Stored dataset items:
_ _ _

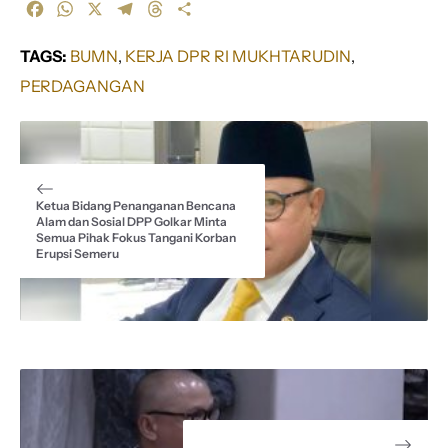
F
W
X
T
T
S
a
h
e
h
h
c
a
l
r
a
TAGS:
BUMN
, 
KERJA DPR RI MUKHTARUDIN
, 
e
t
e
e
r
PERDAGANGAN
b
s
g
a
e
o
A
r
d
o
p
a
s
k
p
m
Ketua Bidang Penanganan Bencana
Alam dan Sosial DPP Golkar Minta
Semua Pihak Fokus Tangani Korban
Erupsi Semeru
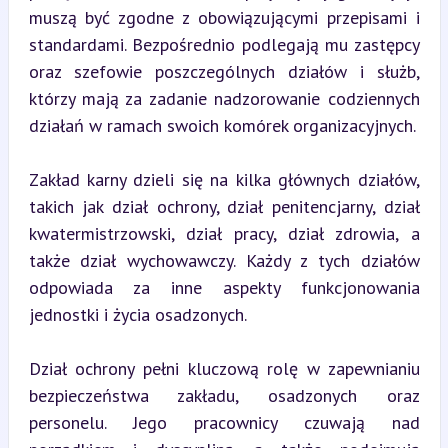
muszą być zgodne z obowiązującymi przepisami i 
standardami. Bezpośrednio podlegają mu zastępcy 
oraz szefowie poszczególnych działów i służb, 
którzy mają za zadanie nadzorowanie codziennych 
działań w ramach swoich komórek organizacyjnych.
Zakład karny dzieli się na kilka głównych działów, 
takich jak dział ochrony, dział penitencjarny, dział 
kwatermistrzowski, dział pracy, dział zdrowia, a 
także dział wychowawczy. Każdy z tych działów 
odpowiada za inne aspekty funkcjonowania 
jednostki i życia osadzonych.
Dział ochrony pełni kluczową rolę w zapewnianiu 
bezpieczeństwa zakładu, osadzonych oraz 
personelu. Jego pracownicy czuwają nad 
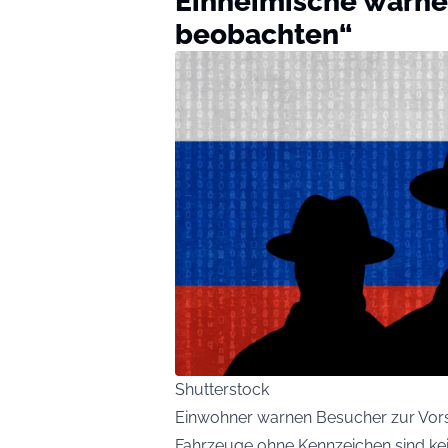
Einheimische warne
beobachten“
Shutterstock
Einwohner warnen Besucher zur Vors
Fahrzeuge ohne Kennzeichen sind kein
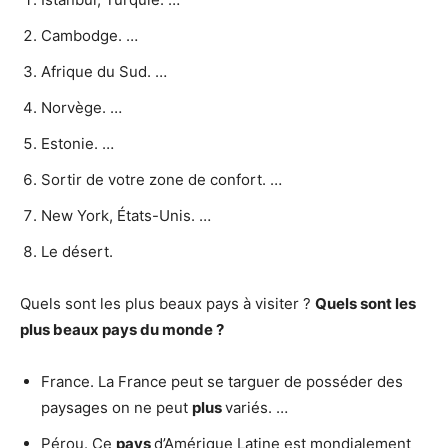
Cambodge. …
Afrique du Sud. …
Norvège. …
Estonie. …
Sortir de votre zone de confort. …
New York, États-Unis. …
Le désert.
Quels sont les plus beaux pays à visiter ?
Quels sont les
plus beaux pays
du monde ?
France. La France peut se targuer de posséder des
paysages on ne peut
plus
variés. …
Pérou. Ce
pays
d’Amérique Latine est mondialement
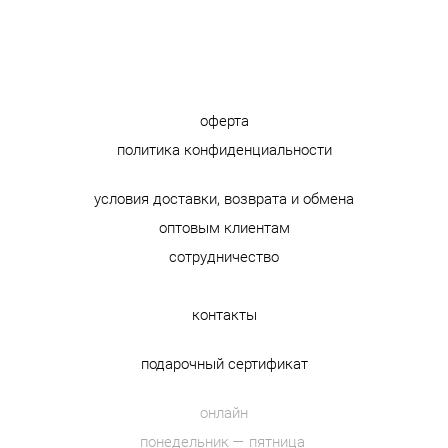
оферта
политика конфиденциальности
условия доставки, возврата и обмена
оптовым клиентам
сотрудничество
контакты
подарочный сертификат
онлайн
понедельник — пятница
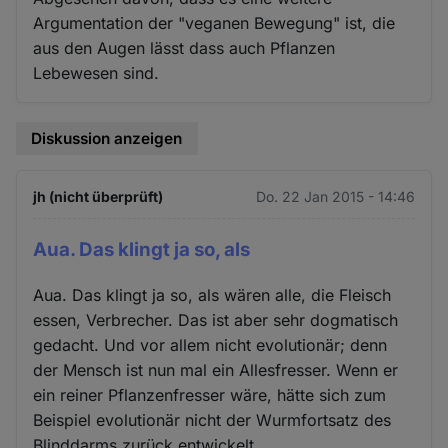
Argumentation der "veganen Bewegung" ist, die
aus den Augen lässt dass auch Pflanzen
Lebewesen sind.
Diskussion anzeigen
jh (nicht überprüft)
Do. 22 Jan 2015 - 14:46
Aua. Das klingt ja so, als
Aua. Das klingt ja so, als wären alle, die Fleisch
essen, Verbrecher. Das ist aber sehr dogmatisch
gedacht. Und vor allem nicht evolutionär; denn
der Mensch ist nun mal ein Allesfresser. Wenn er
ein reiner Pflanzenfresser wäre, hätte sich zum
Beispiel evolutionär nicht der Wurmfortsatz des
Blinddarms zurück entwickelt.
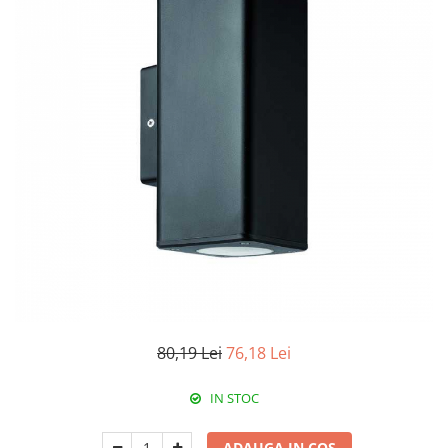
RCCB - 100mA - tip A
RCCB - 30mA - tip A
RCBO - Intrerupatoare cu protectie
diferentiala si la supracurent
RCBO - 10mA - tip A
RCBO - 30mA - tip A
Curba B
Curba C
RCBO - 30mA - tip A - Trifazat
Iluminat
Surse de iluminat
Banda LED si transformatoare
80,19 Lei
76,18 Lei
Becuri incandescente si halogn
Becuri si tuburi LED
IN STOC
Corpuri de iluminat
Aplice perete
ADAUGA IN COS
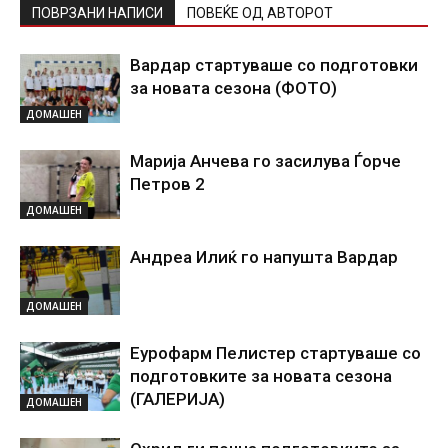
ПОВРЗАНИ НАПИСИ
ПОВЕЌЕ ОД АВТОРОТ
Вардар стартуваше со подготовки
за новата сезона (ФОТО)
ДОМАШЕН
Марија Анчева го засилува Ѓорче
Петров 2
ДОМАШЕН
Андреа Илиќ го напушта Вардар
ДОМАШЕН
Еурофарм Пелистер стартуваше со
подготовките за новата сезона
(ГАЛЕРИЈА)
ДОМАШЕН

_ _ _

The expected response is every entry above, repeated exactly, pictures removed.

F
W
X
T
T
S
a
h
e
h
h
c
a
l
r
a
TAGS:
BUMN
, 
KERJA DPR RI MUKHTARUDIN
, 
e
t
e
e
r
PERDAGANGAN
b
s
g
a
e
o
A
r
d
o
p
a
s
k
p
m
Ketua Bidang Penanganan Bencana
Alam dan Sosial DPP Golkar Minta
Semua Pihak Fokus Tangani Korban
Erupsi Semeru
muszą być zgodne z obowiązującymi przepisami i 
standardami. Bezpośrednio podlegają mu zastępcy 
oraz szefowie poszczególnych działów i służb, 
którzy mają za zadanie nadzorowanie codziennych 
działań w ramach swoich komórek organizacyjnych.
Zakład karny dzieli się na kilka głównych działów, 
takich jak dział ochrony, dział penitencjarny, dział 
kwatermistrzowski, dział pracy, dział zdrowia, a 
także dział wychowawczy. Każdy z tych działów 
odpowiada za inne aspekty funkcjonowania 
jednostki i życia osadzonych.
Dział ochrony pełni kluczową rolę w zapewnianiu 
bezpieczeństwa zakładu, osadzonych oraz 
personelu. Jego pracownicy czuwają nad 
Einheimische warne
beobachten“
Shutterstock
Einwohner warnen Besucher zur Vors
Fahrzeuge ohne Kennzeichen sind kein
Cambodge. …
Afrique du Sud. …
Norvège. …
Estonie. …
Sortir de votre zone de confort. …
New York, États-Unis. …
Le désert.
Quels sont les plus beaux pays à visiter ?
Quels sont les
plus beaux pays
du monde ?
France. La France peut se targuer de posséder des
paysages on ne peut
plus
variés. …
Pérou. Ce
pays
d’Amérique Latine est mondialement
оферта
политика конфиденциальности
условия доставки, возврата и обмена
оптовым клиентам
сотрудничество
контакты
подарочный сертификат
онлайн
понедельник — пятница
Argumentation der "veganen Bewegung" ist, die
aus den Augen lässt dass auch Pflanzen
Lebewesen sind.
Diskussion anzeigen
jh (nicht überprüft)
Do. 22 Jan 2015 - 14:46
Aua. Das klingt ja so, als
Aua. Das klingt ja so, als wären alle, die Fleisch
essen, Verbrecher. Das ist aber sehr dogmatisch
gedacht. Und vor allem nicht evolutionär; denn
der Mensch ist nun mal ein Allesfresser. Wenn er
ein reiner Pflanzenfresser wäre, hätte sich zum
Beispiel evolutionär nicht der Wurmfortsatz des
Blinddarms zurück entwickelt.
RCCB - 100mA - tip A
RCCB - 30mA - tip A
RCBO - Intrerupatoare cu protectie
diferentiala si la supracurent
RCBO - 10mA - tip A
RCBO - 30mA - tip A
Curba B
Curba C
RCBO - 30mA - tip A - Trifazat
Iluminat
Surse de iluminat
Banda LED si transformatoare
80,19 Lei
76,18 Lei
Becuri incandescente si halogn
Becuri si tuburi LED
IN STOC
Corpuri de iluminat
Aplice perete
ADAUGA IN COS
ПОВРЗАНИ НАПИСИ
ПОВЕЌЕ ОД АВТОРОТ
Вардар стартуваше со подготовки
за новата сезона (ФОТО)
ДОМАШЕН
Марија Анчева го засилува Ѓорче
Петров 2
ДОМАШЕН
Андреа Илиќ го напушта Вардар
ДОМАШЕН
Еурофарм Пелистер стартуваше со
подготовките за новата сезона
(ГАЛЕРИЈА)
ДОМАШЕН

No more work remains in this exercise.